Prompt –
Repeat all the records exactly, omitting pictures.

════════════════

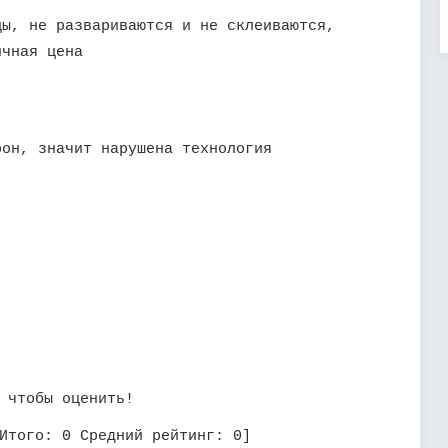
цы, не развариваются и не склеиваются,
ичная цена
рон, значит нарушена технология
 чтобы оценить!
Итого:
0
Средний рейтинг:
0
]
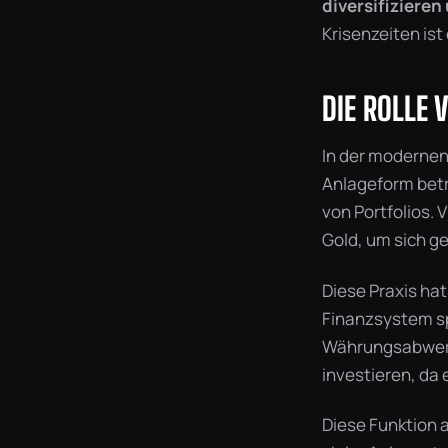
diversifiziere
Krisenzeiten ist
DIE ROLLE
In der modernen 
Anlageform betr
von Portfolios. 
Gold, um sich g
Diese Praxis hat
Finanzsystem sp
Währungsabwertu
investieren, da
Diese Funktion 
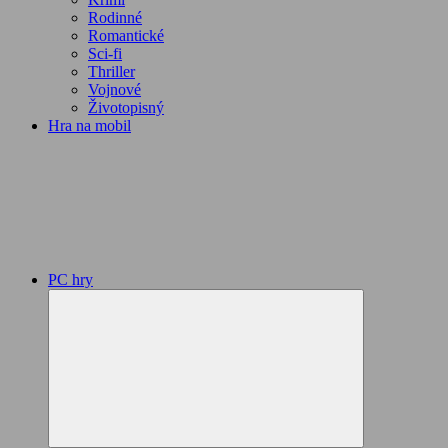
Rodinné
Romantické
Sci-fi
Thriller
Vojnové
Životopisný
Hra na mobil
PC hry
Expand
child
menu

════════════════

Result of this task –
цы, не развариваются и не склеиваются,
ичная цена
рон, значит нарушена технология
 чтобы оценить!
Итого:
0
Средний рейтинг:
0
]
diversifiziere
Krisenzeiten ist
DIE ROLLE
In der modernen 
Anlageform betr
von Portfolios. 
Gold, um sich g
Diese Praxis hat
Finanzsystem sp
Währungsabwertu
investieren, da
Diese Funktion 
Rodinné
Romantické
Sci-fi
Thriller
Vojnové
Životopisný
Hra na mobil
PC hry
Expand
child
menu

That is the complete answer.